● Work task
Your task is to return the listing below word for word, without any of its images.

====

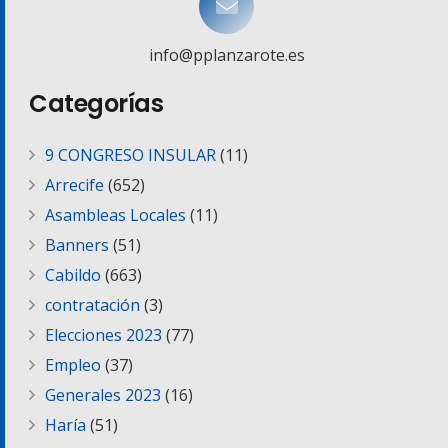
info@pplanzarote.es
Categorías
9 CONGRESO INSULAR
(11)
Arrecife
(652)
Asambleas Locales
(11)
Banners
(51)
Cabildo
(663)
contratación
(3)
Elecciones 2023
(77)
Empleo
(37)
Generales 2023
(16)
Haría
(51)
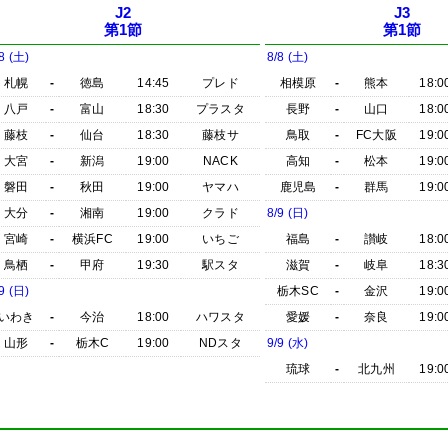
J2
J3
第1節
第1節
8 (土)
8/8 (土)
札幌
-
徳島
14:45
プレド
相模原
-
熊本
18:0
八戸
-
富山
18:30
プラスタ
長野
-
山口
18:0
藤枝
-
仙台
18:30
藤枝サ
鳥取
-
FC大阪
19:0
大宮
-
新潟
19:00
NACK
高知
-
松本
19:0
磐田
-
秋田
19:00
ヤマハ
鹿児島
-
群馬
19:0
大分
-
湘南
19:00
クラド
8/9 (日)
宮崎
-
横浜FC
19:00
いちご
福島
-
讃岐
18:0
鳥栖
-
甲府
19:30
駅スタ
滋賀
-
岐阜
18:3
9 (日)
栃木SC
-
金沢
19:0
いわき
-
今治
18:00
ハワスタ
愛媛
-
奈良
19:0
山形
-
栃木C
19:00
NDスタ
9/9 (水)
琉球
-
北九州
19:0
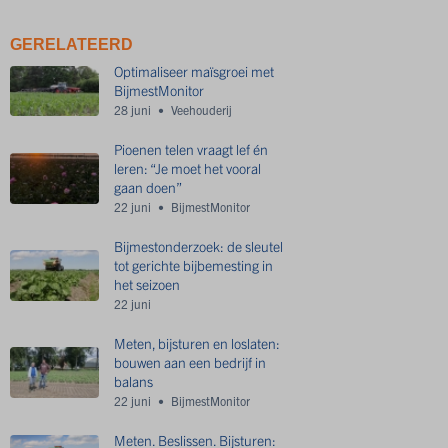
GERELATEERD
Optimaliseer maïsgroei met
BijmestMonitor
28 juni
Veehouderij
Pioenen telen vraagt lef én
leren: “Je moet het vooral
gaan doen”
22 juni
BijmestMonitor
Bijmestonderzoek: de sleutel
tot gerichte bijbemesting in
het seizoen
22 juni
Meten, bijsturen en loslaten:
bouwen aan een bedrijf in
balans
22 juni
BijmestMonitor
Meten. Beslissen. Bijsturen:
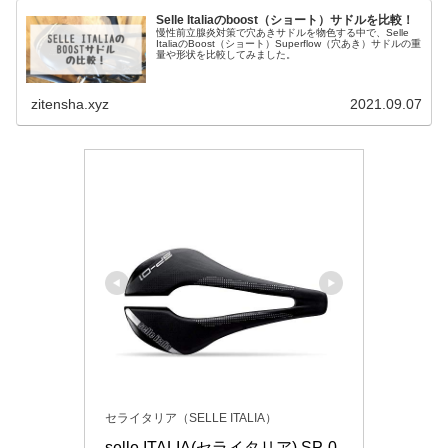
Selle Italiaのboost（ショート）サドルを比較！
慢性前立腺炎対策で穴あきサドルを物色する中で、Selle
ItaliaのBoost（ショート）Superflow（穴あき）サドルの重
量や形状を比較してみました。
zitensha.xyz
2021.09.07
セライタリア（SELLE ITALIA）
selle ITALIA(セライタリア) SP-0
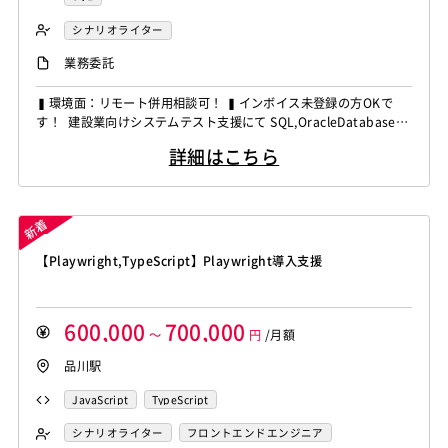
シナリオライター
業務委託
▍環境面：リモート併用相談可！ ▍インボイス未登録の方OKで
す！ 建設業向けシステムテスト支援にて SQL,OracleDatabaseの
経験者を募集しています！ ◆想定作業◆ ・原価管理システムのテ
詳細はこちら
スト計画策定 ・SQLによるデータ抽出・検証 ・システムテスト・
UAT対応 ・不具合管理およびベンダー調整 ・マニュアル・FAQ作
成対応 ～～～～～...
【Playwright,TypeScript】Playwright導入支援
600,000
700,000
～
円
/月額
品川駅
JavaScript
TypeScript
シナリオライター
フロントエンドエンジニア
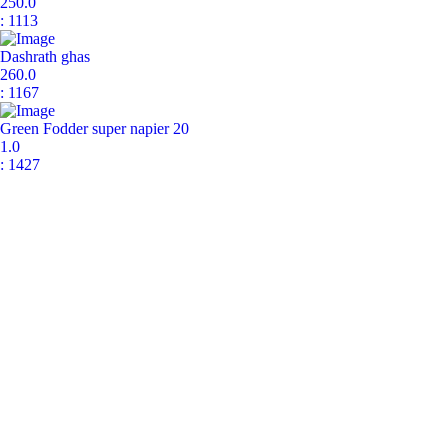
250.0
: 1113
Dashrath ghas
260.0
: 1167
Green Fodder super napier 20
1.0
: 1427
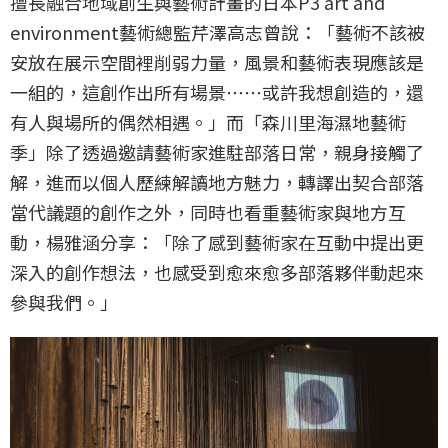
擅長融合地域創生與藝術計畫的日本P3 art and
environment藝術總監芹澤高志曾說：「藝術不該被
安放在展示空間裡削弱力量，風景和藝術表現應該是
一組的，這創作出所有場景⋯⋯或許我想創造的，還
有人與場所的偶然相遇。」而「森川里海濕地藝術
季」除了透過邀請藝術家進駐部落日常，親身接觸了
解，進而以個人歷練解讀地方魅力，轉譯出契合部落
當代議題的創作之外，同時也看重藝術家與地方互
動，楊雅涵分享：「除了感到藝術家在互動中提出更
深入的創作想法，也感受到愈來愈多部落夥伴動起來
參與我們。」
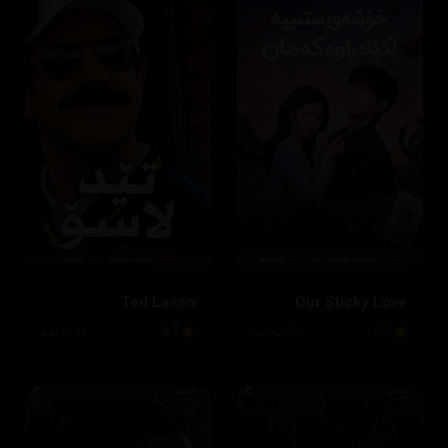
Ted Lasso
Our Sticky Love
8.2
12 ئەڵقە
8.7
44 ئەڵقە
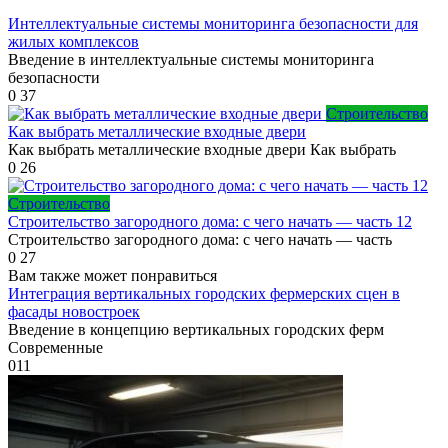
Интеллектуальные системы мониторинга безопасности для
жилых комплексов
Введение в интеллектуальные системы мониторинга
безопасности
0
37
Строительство
Как выбрать металлические входные двери
Как выбрать металлические входные двери Как выбрать
0
26
Строительство
Строительство загородного дома: с чего начать — часть 12
Строительство загородного дома: с чего начать — часть
0
27
Вам также может понравиться
Интеграция вертикальных городских фермерских сцен в
фасады новостроек
Введение в концепцию вертикальных городских ферм
Современные
0
11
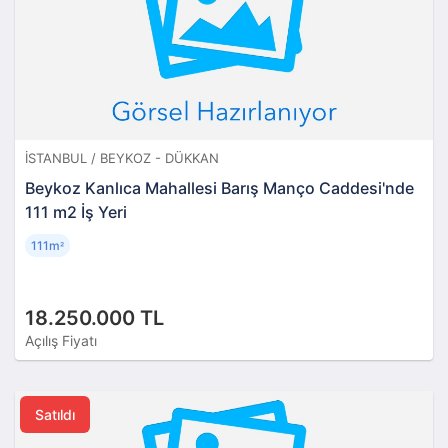
İSTANBUL / BEYKOZ - DÜKKAN
Beykoz Kanlıca Mahallesi Barış Manço Caddesi'nde
111 m2 İş Yeri
111m
²
18.250.000 TL
Açılış Fiyatı
Satıldı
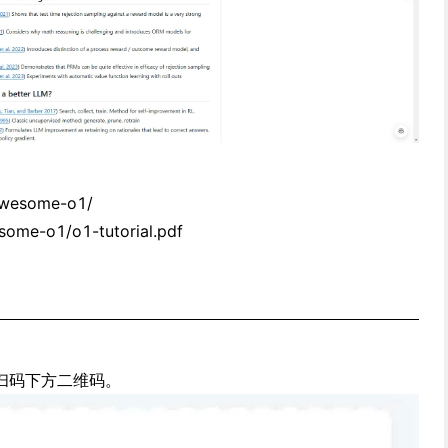
/awesome-o1/
esome-o1/o1-tutorial.pdf
扫码下方二维码。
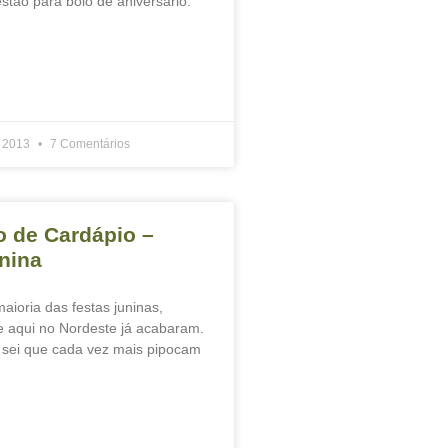
tão para bolo de aniversário.
e 2013
7 Comentários
 de Cardápio –
nina
aioria das festas juninas,
e aqui no Nordeste já acabaram.
sei que cada vez mais pipocam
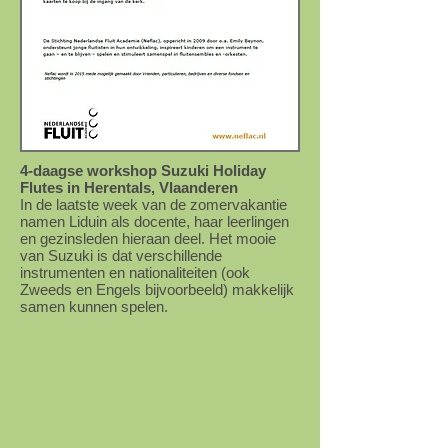
4-daagse workshop Suzuki Holiday
Flutes in Herentals, Vlaanderen
In de laatste week van de zomervakantie
namen Liduin als docente, haar leerlingen
en gezinsleden hieraan deel. Het mooie
van Suzuki is dat verschillende
instrumenten en nationaliteiten (ook
Zweeds en Engels bijvoorbeeld) makkelijk
samen kunnen spelen.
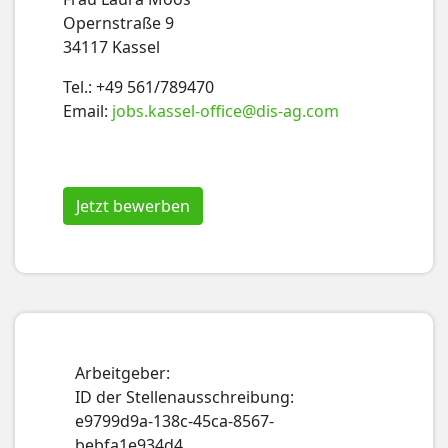
Opernstraße 9
34117 Kassel
Tel.: +49 561/789470
Email:
jobs.kassel-office@dis-ag.com
Jetzt bewerben
Arbeitgeber:
ID der Stellenausschreibung:
e9799d9a-138c-45ca-8567-
bebfa1e934d4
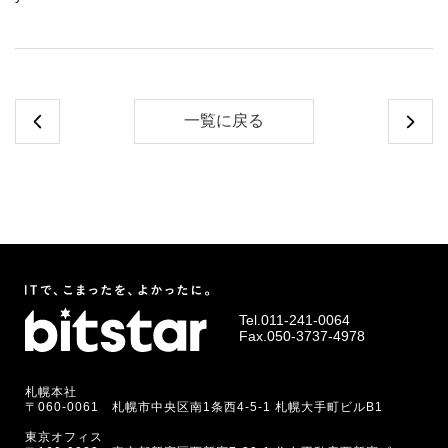
一覧に戻る
Tel.
011-241-0064
Fax.050-3737-4978
札幌本社
〒060-0061 札幌市中央区南1条西4-5-1 札幌大手町ビルB1
東京オフィス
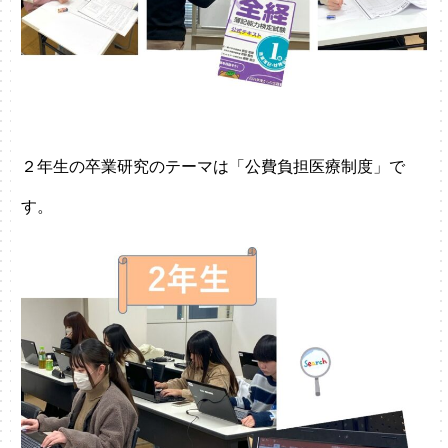
２年生の卒業研究のテーマは「公費負担医療制度」で
す。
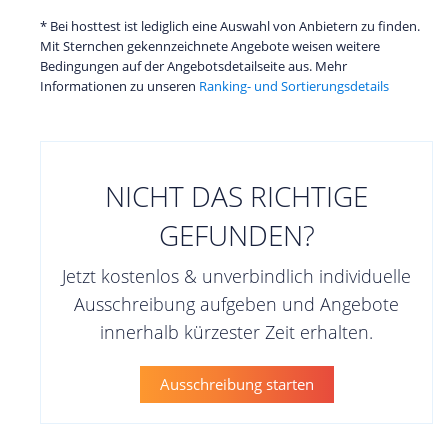
* Bei hosttest ist lediglich eine Auswahl von Anbietern zu finden.
Mit Sternchen gekennzeichnete Angebote weisen weitere
Bedingungen auf der Angebotsdetailseite aus. Mehr
Informationen zu unseren
Ranking- und Sortierungsdetails
NICHT DAS RICHTIGE
GEFUNDEN?
Jetzt kostenlos & unverbindlich individuelle
Ausschreibung aufgeben und Angebote
innerhalb kürzester Zeit erhalten.
Ausschreibung starten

====

● Answer space
info@pplanzarote.es
Categorías
9 CONGRESO INSULAR
(11)
Arrecife
(652)
Asambleas Locales
(11)
Banners
(51)
Cabildo
(663)
contratación
(3)
Elecciones 2023
(77)
Empleo
(37)
Generales 2023
(16)
Haría
(51)
J2
J3
第1節
第1節
8 (土)
8/8 (土)
札幌
-
徳島
14:45
プレド
相模原
-
熊本
18:0
八戸
-
富山
18:30
プラスタ
長野
-
山口
18:0
藤枝
-
仙台
18:30
藤枝サ
鳥取
-
FC大阪
19:0
大宮
-
新潟
19:00
NACK
高知
-
松本
19:0
磐田
-
秋田
19:00
ヤマハ
鹿児島
-
群馬
19:0
大分
-
湘南
19:00
クラド
8/9 (日)
宮崎
-
横浜FC
19:00
いちご
福島
-
讃岐
18:0
鳥栖
-
甲府
19:30
駅スタ
滋賀
-
岐阜
18:3
9 (日)
栃木SC
-
金沢
19:0
いわき
-
今治
18:00
ハワスタ
愛媛
-
奈良
19:0
山形
-
栃木C
19:00
NDスタ
9/9 (水)
琉球
-
北九州
19:0
GERELATEERD
Optimaliseer maïsgroei met
BijmestMonitor
28 juni
Veehouderij
Pioenen telen vraagt lef én
leren: “Je moet het vooral
gaan doen”
22 juni
BijmestMonitor
Bijmestonderzoek: de sleutel
tot gerichte bijbemesting in
het seizoen
22 juni
Meten, bijsturen en loslaten:
bouwen aan een bedrijf in
balans
22 juni
BijmestMonitor
Meten. Beslissen. Bijsturen:
Selle Italiaのboost（ショート）サドルを比較！
慢性前立腺炎対策で穴あきサドルを物色する中で、Selle
ItaliaのBoost（ショート）Superflow（穴あき）サドルの重
量や形状を比較してみました。
zitensha.xyz
2021.09.07
セライタリア（SELLE ITALIA）
selle ITALIA(セライタリア) SP-0
シナリオライター
業務委託
▍環境面：リモート併用相談可！ ▍インボイス未登録の方OKで
す！ 建設業向けシステムテスト支援にて SQL,OracleDatabaseの
経験者を募集しています！ ◆想定作業◆ ・原価管理システムのテ
詳細はこちら
スト計画策定 ・SQLによるデータ抽出・検証 ・システムテスト・
UAT対応 ・不具合管理およびベンダー調整 ・マニュアル・FAQ作
成対応 ～～～～～...
【Playwright,TypeScript】Playwright導入支援
600,000
700,000
～
円
/月額
品川駅
JavaScript
TypeScript
シナリオライター
フロントエンドエンジニア
250.0
: 1113
Dashrath ghas
260.0
: 1167
Green Fodder super napier 20
1.0
: 1427
擅長融合地域創生與藝術計畫的日本P3 art and
environment藝術總監芹澤高志曾說：「藝術不該被
安放在展示空間裡削弱力量，風景和藝術表現應該是
一組的，這創作出所有場景⋯⋯或許我想創造的，還
有人與場所的偶然相遇。」而「森川里海濕地藝術
季」除了透過邀請藝術家進駐部落日常，親身接觸了
解，進而以個人歷練解讀地方魅力，轉譯出契合部落
當代議題的創作之外，同時也看重藝術家與地方互
動，楊雅涵分享：「除了感到藝術家在互動中提出更
深入的創作想法，也感受到愈來愈多部落夥伴動起來
參與我們。」
Ted Lasso
Our Sticky Love
8.2
12 ئەڵقە
8.7
44 ئەڵقە
Интеллектуальные системы мониторинга безопасности для
жилых комплексов
Введение в интеллектуальные системы мониторинга
безопасности
0
37
Строительство
Как выбрать металлические входные двери
Как выбрать металлические входные двери Как выбрать
0
26
Строительство
Строительство загородного дома: с чего начать — часть 12
Строительство загородного дома: с чего начать — часть
0
27
Вам также может понравиться
Интеграция вертикальных городских фермерских сцен в
фасады новостроек
Введение в концепцию вертикальных городских ферм
Современные
0
11
İSTANBUL / BEYKOZ - DÜKKAN
Beykoz Kanlıca Mahallesi Barış Manço Caddesi'nde
111 m2 İş Yeri
111m
²
18.250.000 TL
Açılış Fiyatı
Satıldı
/awesome-o1/
esome-o1/o1-tutorial.pdf
扫码下方二维码。
tão para bolo de aniversário.
e 2013
7 Comentários
 de Cardápio –
nina
aioria das festas juninas,
e aqui no Nordeste já acabaram.
sei que cada vez mais pipocam
4-daagse workshop Suzuki Holiday
Flutes in Herentals, Vlaanderen
In de laatste week van de zomervakantie
namen Liduin als docente, haar leerlingen
en gezinsleden hieraan deel. Het mooie
van Suzuki is dat verschillende
instrumenten en nationaliteiten (ook
Zweeds en Engels bijvoorbeeld) makkelijk
samen kunnen spelen.
Opernstraße 9
34117 Kassel
Tel.: +49 561/789470
Email:
jobs.kassel-office@dis-ag.com
Jetzt bewerben
Arbeitgeber:
ID der Stellenausschreibung:
e9799d9a-138c-45ca-8567-
bebfa1e934d4
一覧に戻る
Tel.
011-241-0064
Fax.050-3737-4978
札幌本社
〒060-0061 札幌市中央区南1条西4-5-1 札幌大手町ビルB1
東京オフィス
２年生の卒業研究のテーマは「公費負担医療制度」で
す。
* Bei hosttest ist lediglich eine Auswahl von Anbietern zu finden.
Mit Sternchen gekennzeichnete Angebote weisen weitere
Bedingungen auf der Angebotsdetailseite aus. Mehr
Informationen zu unseren
Ranking- und Sortierungsdetails
NICHT DAS RICHTIGE
GEFUNDEN?
Jetzt kostenlos & unverbindlich individuelle
Ausschreibung aufgeben und Angebote
innerhalb kürzester Zeit erhalten.
Ausschreibung starten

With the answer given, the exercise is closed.